The same seller had these two cards for sale. The same card with two different colored jersey swatches. This lot was just over a dollar a card.
Plain jersey cards aren’t all that appealing anymore, but something like this is something interesting to add to my collection.
Here’s the final card that I picked up from that same seller. 1998 Leaf Heading For the Hall numbered to 3500. It’s a shiny, refractory card and everything red on the card is embossed. This is another one that looks great in person.
I didn’t pull this card when I opened a box of SP Rookie Edition so I picked one up for my collection. I’d love this set if you got more than three SP cards in a box. It makes much more sense to pick up the singles that you want. This color coordinated card has a refractory border.
Colors, colors, colors. Here’s a Big Baby Finest Blue Refractor numbered to 199. I think I just might like the blue better than the red that the regular cards have on them. Now I just have to find out how many other cards I need in the rainbow.
I’m really not a fan of rookie cards with college jerseys on them. Isn't that what the Rookie Shoot is for?
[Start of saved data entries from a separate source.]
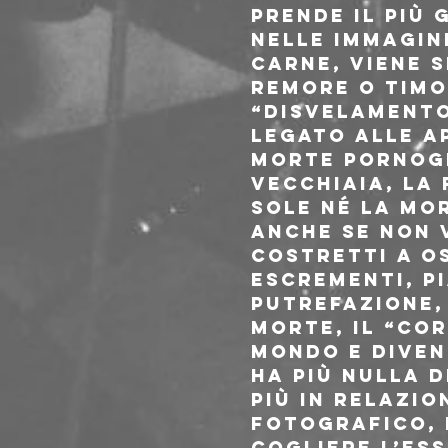
prende il più 
Nelle immagini
carne, viene s
remore o timor
“disvelamento
legato alle ap
morte pornogr
vecchiaia, la f
sole né la mor
anche se non 
costretti a os
escrementi, pi
putrefazione,
morte, il “cor
mondo e diven
ha più nulla di
più in relazio
fotografico, p
cogliere l’ess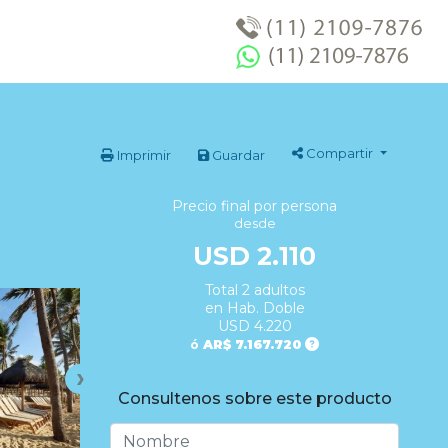
Compartir
Imprimir
Guardar
Precio final por persona
desde
USD 2.110
Total 2 adultos
en Hab. Doble
USD 4.220
ó
AR$ 7.167.720
Consultenos sobre este producto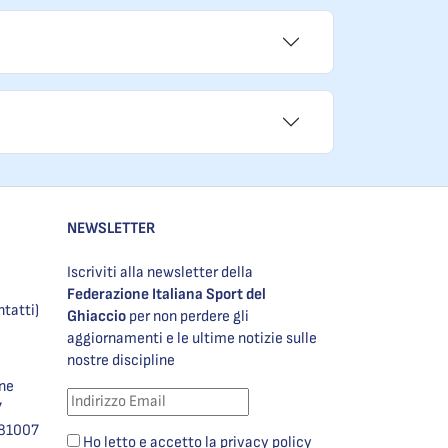
NEWSLETTER
Iscriviti alla newsletter della
Federazione Italiana Sport del
ntatti)
Ghiaccio
per non perdere gli
aggiornamenti e le ultime notizie sulle
nostre discipline
one
7
981007
Ho letto e accetto la privacy policy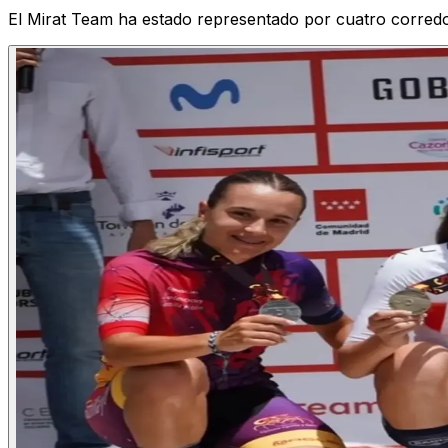
El Mirat Team ha estado representado por cuatro corredor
Davis put up big numbers at LSU, a lot of them second only to Shaq, but weight and injury concerns caused him to slip in the draft. He was a steal at 35 in the draft and Danny Ainge was very smart in getting him included in the trade that brought Ray Allen to Boston.
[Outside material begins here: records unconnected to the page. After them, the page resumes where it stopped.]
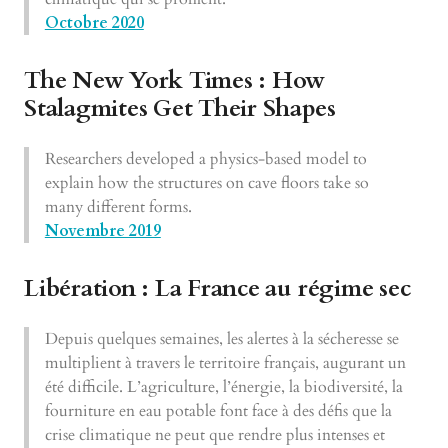
Octobre 2020
The New York Times : How
Stalagmites Get Their Shapes
Researchers developed a physics-based model to
explain how the structures on cave floors take so
many different forms.
Novembre 2019
Libération : La France au régime sec
Depuis quelques semaines, les alertes à la sécheresse se
multiplient à travers le territoire français, augurant un
été difficile. L’agriculture, l’énergie, la biodiversité, la
fourniture en eau potable font face à des défis que la
crise climatique ne peut que rendre plus intenses et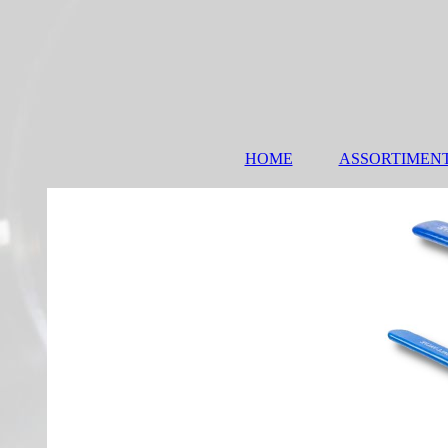
HOME
ASSORTIMEN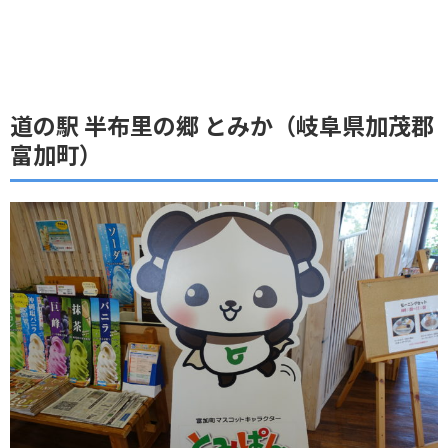
道の駅 半布里の郷 とみか（岐阜県加茂郡
富加町）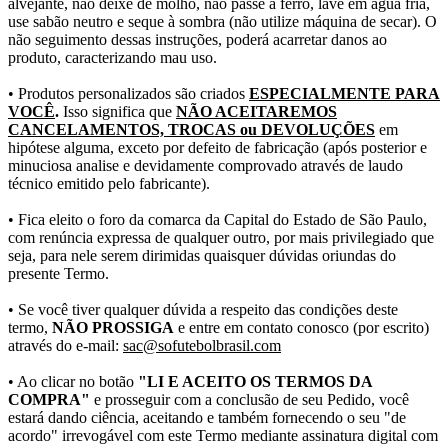
alvejante, não deixe de molho, não passe a ferro, lave em água fria,
use sabão neutro e seque à sombra (não utilize máquina de secar). O
não seguimento dessas instruções, poderá acarretar danos ao
produto, caracterizando mau uso.
• Produtos personalizados são criados
ESPECIALMENTE PARA
VOCÊ
.
Isso significa que
NÃO ACEITAREMOS
CANCELAMENTOS, TROCAS ou DEVOLUÇÕES
em
hipótese alguma, exceto por defeito de fabricação (após posterior e
minuciosa analise e devidamente comprovado através de laudo
técnico emitido pelo fabricante).
• Fica eleito o foro da comarca da Capital do Estado de São Paulo,
com renúncia expressa de qualquer outro, por mais privilegiado que
seja, para nele serem dirimidas quaisquer dúvidas oriundas do
presente Termo.
• Se você tiver qualquer dúvida a respeito das condições deste
termo,
NÃO PROSSIGA
e entre em contato conosco (por escrito)
através do e-mail:
sac@sofutebolbrasil.com
• Ao clicar no botão
"LI E ACEITO OS TERMOS DA
COMPRA"
e prosseguir com a conclusão de seu Pedido, você
estará dando ciência, aceitando e também fornecendo o seu "de
acordo" irrevogável com este Termo mediante assinatura digital com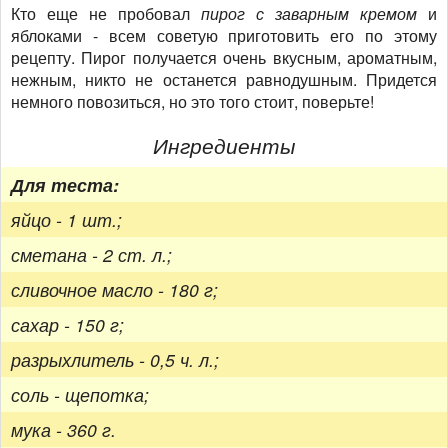
Кто еще не пробовал
пирог с заварным кремом
и
яблоками - всем советую приготовить его по этому
рецепту. Пирог получается очень вкусным, ароматным,
нежным, никто не останется равнодушным. Придется
немного повозиться, но это того стоит, поверьте!
Ингредиенты
Для теста:
яйцо - 1 шт.;
сметана - 2 ст. л.;
сливочное масло - 180 г;
сахар - 150 г;
разрыхлитель - 0,5 ч. л.;
соль - щепотка;
мука - 360 г.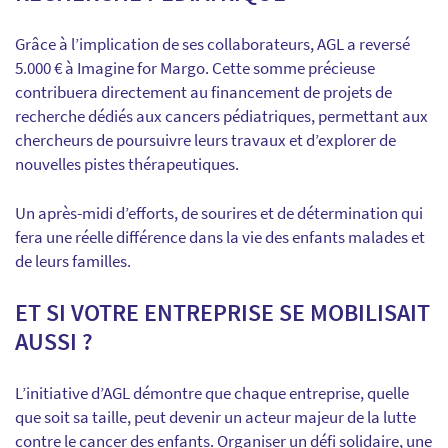
Grâce à l’implication de ses collaborateurs, AGL a reversé
5.000 € à Imagine for Margo. Cette somme précieuse
contribuera directement au financement de projets de
recherche dédiés aux cancers pédiatriques, permettant aux
chercheurs de poursuivre leurs travaux et d’explorer de
nouvelles pistes thérapeutiques.
Un après-midi d’efforts, de sourires et de détermination qui
fera une réelle différence dans la vie des enfants malades et
de leurs familles.
ET SI VOTRE ENTREPRISE SE MOBILISAIT
AUSSI ?
L’initiative d’AGL démontre que chaque entreprise, quelle
que soit sa taille, peut devenir un acteur majeur de la lutte
contre le cancer des enfants. Organiser un défi solidaire, une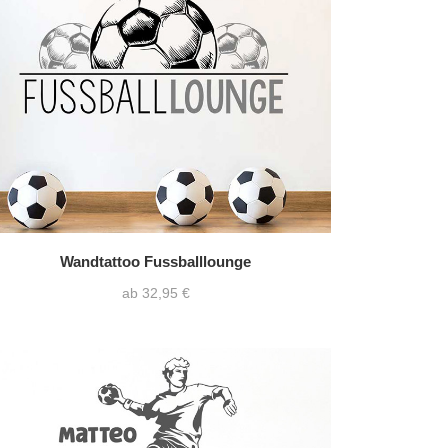
Wandtattoo Fussballlounge
ab 32,95 €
Ebony and Ivory live together in perfect harmony. While the 2007-08 Topps cards were black, the Chrome cards were… Chrome colored. Here’s the white version of the Chrome card. Everything really seems to pop off of this card as scanners really seem to like the grooves around the players.
This card is numbered to 99 and looks great. I doubt that I’ll ever complete any of these rainbows, especially the ones that include a 1/1, but I’ll get as much of them as I can.
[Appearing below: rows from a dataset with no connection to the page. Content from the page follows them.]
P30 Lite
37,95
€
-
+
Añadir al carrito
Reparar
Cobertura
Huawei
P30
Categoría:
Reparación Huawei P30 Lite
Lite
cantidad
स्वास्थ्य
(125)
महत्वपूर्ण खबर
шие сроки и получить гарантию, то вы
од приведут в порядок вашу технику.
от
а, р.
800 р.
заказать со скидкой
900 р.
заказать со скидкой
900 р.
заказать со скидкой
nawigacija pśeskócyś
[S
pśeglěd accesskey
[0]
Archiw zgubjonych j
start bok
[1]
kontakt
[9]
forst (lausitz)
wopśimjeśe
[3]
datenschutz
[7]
This is the “Wow, I’ve got a filthy and scratched up scanner” part of the post. This card scanned horribly and showed all of the imperfections on my scanner. One of these days I’m going to need to get a new one.
This card looks a lot nicer in person than it scans with a black and white picture of Davis ghosted in the background. The card is numbered out of 1999.
I was very excited when I won this card and since it was through an offer, I didn’t have to deal with the drama of trying to win an auction.
I can’t afford these kinds of cards with any of the other players that I collect so I’ve enjoyed scooping them up for my Big Baby collection.
Dee Brown was the first Celtic that I collected. I liked him from the moment that he stepped on the court for the Celtics and was thrilled to see him win the Slam Dunk Championship that year. That led to Brown’s first card being released in a Fleer Basketball Update set. Back in those days, early sets had no rookies in them. Series two would have the lottery picks, but many lower picks would be ignored and that was the case with Brown.
Dewey! 2007 Sweet Spot Classic on a bat piece. This is numbered to 75 which was a great year even if it contained one of the worst World Series travesties ever.
Evans’ catch in Game 6 of the Series should be as famous as Fisk’s home run. Without that catch, the Fisk shot never happens. Dewey did color the other day for a Sox game as one of many who are filling in for Jerry Remy as he recovers from Pneumonia related to recovery from Cancer. Don’t smoke kids! I’d have to say that he did a good job and I love seeing him back with the team. This opens the door for the team to retire the correct 24, the one that roamed right field for most of 18 or so seasons. Not the one that sauntered around left for 8.
This card here just arrived on my doorstep today and I love it. This is numbered to 24 which is Evans’ jersey number and the silver ink looks great on the black leather. I think this completes my Dwight Evans 2007 Sweet Spot Classic Memorainbow. Now I can focus on picking up the cards from some of the other years he was in Sweet Spot sets.